We are holding the mutex so the folio cannot really go anywhere, but
could folio_put after the check as well.
> > - if (is_vma_resv_set(vma, HPAGE_RESV_OWNER) &&
> > - old_folio != pagecache_folio)
> > + if (context == HUGETLB_FAULT_CONTEXT &&
> > + is_vma_resv_set(vma, HPAGE_RESV_OWNER) &&
> > + old_folio != pagecache_folio)
>
> .. here I am actually thinking whether we can use folio_test_anon() and
> completely avoid looking up the page cache. Here, the ultimate goal is
> trying to know whether this is a CoW on top of a private page. Then IIUC
> folio_test_anon(old_folio) is enough.
I yet have to fully check, but this sounds reasonable to me.
> > new_folio = false;
> > - folio = filemap_lock_hugetlb_folio(h, mapping, vmf->pgoff);
> > + folio = filemap_get_hugetlb_folio(h, mapping, vmf->pgoff);
>
> So this is part of the changes that I mentioned previously, that we should
> avoid doing in one patch; actually I really think we should think twice on
> using fault mutex explicitly for more things. Actually I tend to go the
> other way round: I used to think whether we can avoid some fault mutex in
> some paths. E.g. for UFFDIO_COPY it still makes sense to take fault mutex
> because it faces similar challenge of concurrent allocations. However I'm
> not sure about truncate/hole-punch lines. IIUC most file folios use
> invalidate_lock for that, and I'd think going the other way to use the same
> lock in hugetlb code, then keep fault mutex as minimum used as possible,
> then the semantics of the lock and what it protects are much clearer.
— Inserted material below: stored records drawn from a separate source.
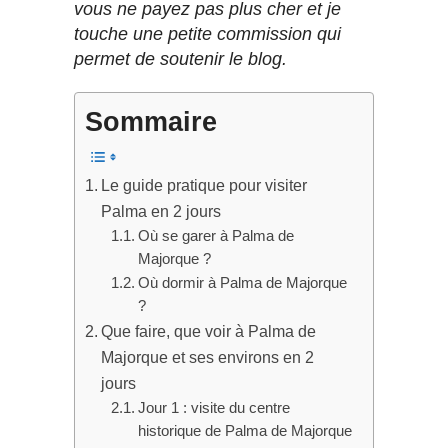
vous ne payez pas plus cher et je
touche une petite commission qui
permet de soutenir le blog.
Sommaire
Le guide pratique pour visiter
Palma en 2 jours
Où se garer à Palma de
Majorque ?
Où dormir à Palma de Majorque
?
Que faire, que voir à Palma de
Majorque et ses environs en 2
jours
Jour 1 : visite du centre
historique de Palma de Majorque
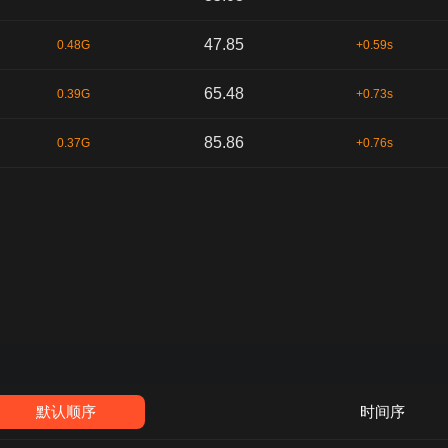
47.85
0.48G
+0.59s
65.48
0.39G
+0.73s
85.86
0.37G
+0.76s
默认顺序
时间序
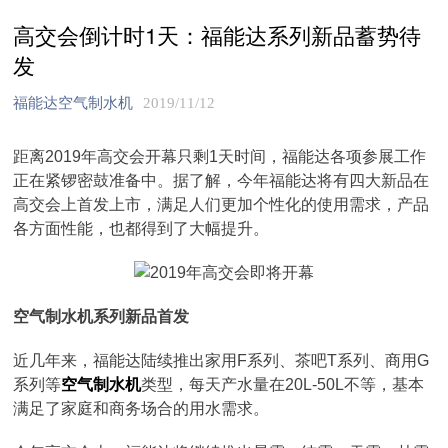
高交会倒计时1天：福能达系列新品蓄势待
发
福能达空气制水机
2019/11/12
距离2019年高交会开幕只剩1天时间，福能达各项参展工作
正在紧锣密鼓准备中。据了解，今年福能达将有四大新品在
高交会上首发上市，满足人们更加个性化的使用需求，产品
各方面性能，也都得到了大幅提升。
空气制水机系列新品首发
近几年来，福能达陆续推出家用F系列、茶吧T系列、商用G
系列等
空气制水机
类型，每天产水量在20L-50L不等，基本
满足了家庭和商务场合的用水需求。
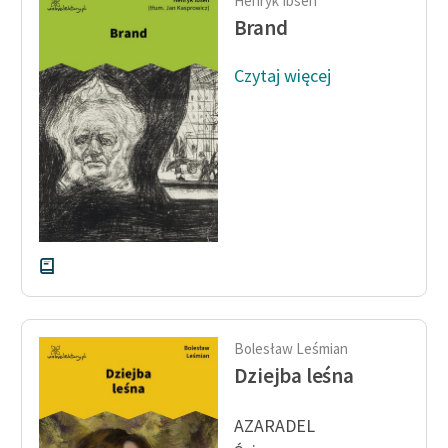
Henryk Ibsen
feministycznej
Brand
Ręce pełne poezji
Czytaj więcej
Kolekcje edukacyjne
twórców przechodzących
do domeny publicznej,
lektur szkolnych oraz
Starego Testamentu
Odkurzamy bohaterów
Szkoła Poezji Wolnych
Lektur
O nas
Bolesław Leśmian
Dziejba leśna
Kontakt
AZARADEL
O projekcie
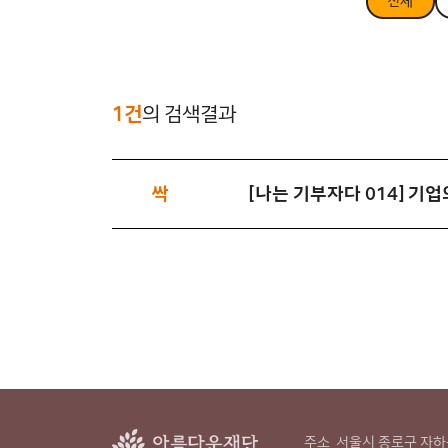
전체
1건
의 검색결과
싹
[나는 기부자다 014] 기
주소
서울시 종로구 자하문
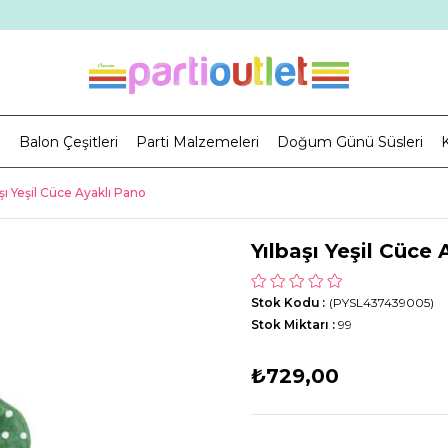
i
Balon Çeşitleri
Parti Malzemeleri
Doğum Günü Süsleri
K
aşı Yeşil Cüce Ayaklı Pano
Yılbaşı Yeşil Cüce
Stok Kodu
(PYSL437439005)
Stok Miktarı
:
99
₺729,00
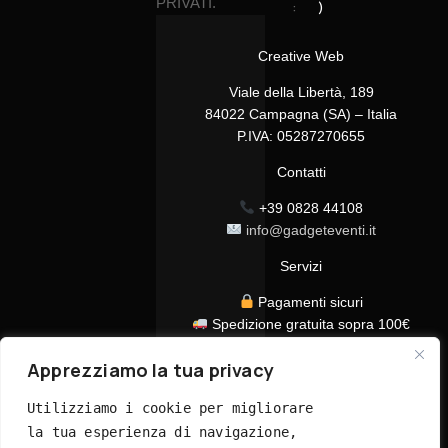
PRIVATI.
:
)
Creative Web
Viale della Libertà, 189
84022 Campagna (SA) – Italia
P.IVA: 05287270655
Contatti
+39 0828 44108
info@gadgeteventi.it
Servizi
Pagamenti sicuri
Spedizione gratuita sopra 100€
Consegna in 24/48h
Apprezziamo la tua privacy
Assistenza clienti dedicata
Tutti i prezzi sono IVA inclusa
Utilizziamo i cookie per migliorare 
la tua esperienza di navigazione, 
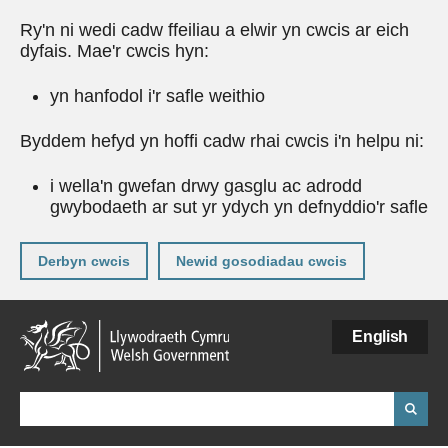
Ry'n ni wedi cadw ffeiliau a elwir yn cwcis ar eich
dyfais. Mae'r cwcis hyn:
yn hanfodol i'r safle weithio
Byddem hefyd yn hoffi cadw rhai cwcis i'n helpu ni:
i wella'n gwefan drwy gasglu ac adrodd
gwybodaeth ar sut yr ydych yn defnyddio'r safle
Derbyn cwcis
Newid gosodiadau cwcis
Neidio
English
i'r
prif
gynnwy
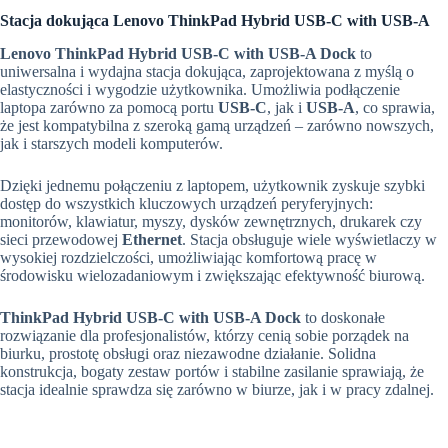
Stacja dokująca Lenovo ThinkPad Hybrid USB-C with USB-A
Lenovo ThinkPad Hybrid USB-C with USB-A Dock
to
uniwersalna i wydajna stacja dokująca, zaprojektowana z myślą o
elastyczności i wygodzie użytkownika. Umożliwia podłączenie
laptopa zarówno za pomocą portu
USB-C
, jak i
USB-A
, co sprawia,
że jest kompatybilna z szeroką gamą urządzeń – zarówno nowszych,
jak i starszych modeli komputerów.
Dzięki jednemu połączeniu z laptopem, użytkownik zyskuje szybki
dostęp do wszystkich kluczowych urządzeń peryferyjnych:
monitorów, klawiatur, myszy, dysków zewnętrznych, drukarek czy
sieci przewodowej
Ethernet
. Stacja obsługuje wiele wyświetlaczy w
wysokiej rozdzielczości, umożliwiając komfortową pracę w
środowisku wielozadaniowym i zwiększając efektywność biurową.
ThinkPad Hybrid USB-C with USB-A Dock
to doskonałe
rozwiązanie dla profesjonalistów, którzy cenią sobie porządek na
biurku, prostotę obsługi oraz niezawodne działanie. Solidna
konstrukcja, bogaty zestaw portów i stabilne zasilanie sprawiają, że
stacja idealnie sprawdza się zarówno w biurze, jak i w pracy zdalnej.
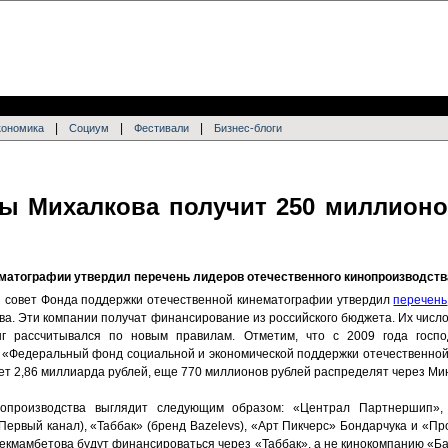
|
|
|
кономика
Социум
Фестивали
Бизнес-блоги
ы Михалкова получит 250 миллионо
матографии утвердил перечень лидеров отечественного кинопроизводств
 совет Фонда поддержки отечественной кинематографии утвердил
перечень
ва. Эти компании получат финансирование из российского бюджета. Их число
нг рассчитывался по новым правилам. Отметим, что с 2009 года госпо
 «Федеральный фонд социальной и экономической поддержки отечественно
ляет 2,86 миллиарда рублей, еще 770 миллионов рублей распределят через Ми
инопроизводства выглядит следующим образом: «Централ Партнершип»
 Первый канал), «Таббак» (бренд Bazelevs), «Арт Пикчерс» Бондарчука и «
екмамбетова будут финансироваться через «Таббак», а не кинокомпанию «Ба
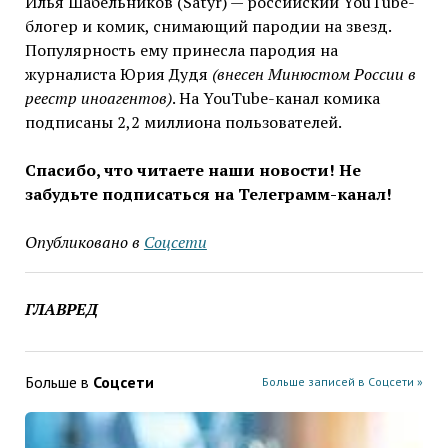
Илья Шабельников (Satyr) — российский YouTube-
блогер и комик, снимающий пародии на звезд.
Популярность ему принесла пародия на
журналиста Юрия Дудя
(внесен Минюстом России в
реестр иноагентов)
. На YouTube-канал комика
подписаны 2,2 миллиона пользователей.
Спасибо, что читаете наши новости! Не
забудьте подписаться на Телеграмм-канал!
Опубликовано в
Соцсети
ГЛАВРЕД
Больше в
Соцсети
Больше записей в Соцсети »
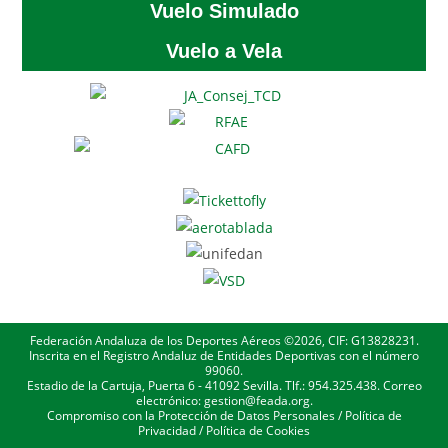
Vuelo Simulado
Vuelo a Vela
Federación Andaluza de los Deportes Aéreos ©2026, CIF: G13828231.
Inscrita en el Registro Andaluz de Entidades Deportivas con el número
99060.
Estadio de la Cartuja, Puerta 6 - 41092 Sevilla. Tlf.: 954.325.438. Correo
electrónico: gestion@feada.org.
Compromiso con la Protección de Datos Personales
/
Política de
Privacidad
/
Política de Cookies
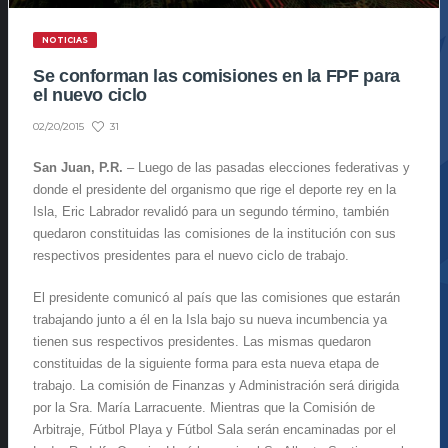
NOTICIAS
Se conforman las comisiones en la FPF para
el nuevo ciclo
31
02/20/2015
San Juan, P.R.
– Luego de las pasadas elecciones federativas y
donde el presidente del organismo que rige el deporte rey en la
Isla, Eric Labrador revalidó para un segundo término, también
quedaron constituidas las comisiones de la institución con sus
respectivos presidentes para el nuevo ciclo de trabajo.
El presidente comunicó al país que las comisiones que estarán
trabajando junto a él en la Isla bajo su nueva incumbencia ya
tienen sus respectivos presidentes. Las mismas quedaron
constituidas de la siguiente forma para esta nueva etapa de
trabajo. La comisión de Finanzas y Administración será dirigida
por la Sra. María Larracuente. Mientras que la Comisión de
Arbitraje, Fútbol Playa y Fútbol Sala serán encaminadas por el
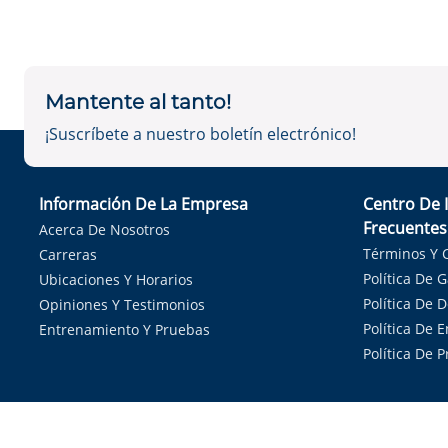
Mantente al tanto!
¡Suscríbete a nuestro boletín electrónico!
Información De La Empresa
Centro De 
Frecuentes
Acerca De Nosotros
Términos Y 
Carreras
Política De 
Ubicaciones Y Horarios
Política De 
Opiniones Y Testimonios
Política De E
Entrenamiento Y Pruebas
Política De 
Sirvie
I hear you, but as explained above, I am not entirely sure we can get
rid of the mutex in the truncation/punch-hole path, and if that is the
case, having both the lock and the mutex is definitely an overkill.
I can split up the changes, I have no problem with that.
Moreover, with the fact that we might be able to get away checking for
anon-folio vs pagecache_folio-thingy-we-have-now.
Thanks a lot for the feedback Peter!
--
Oscar Salvador
SUSE Labs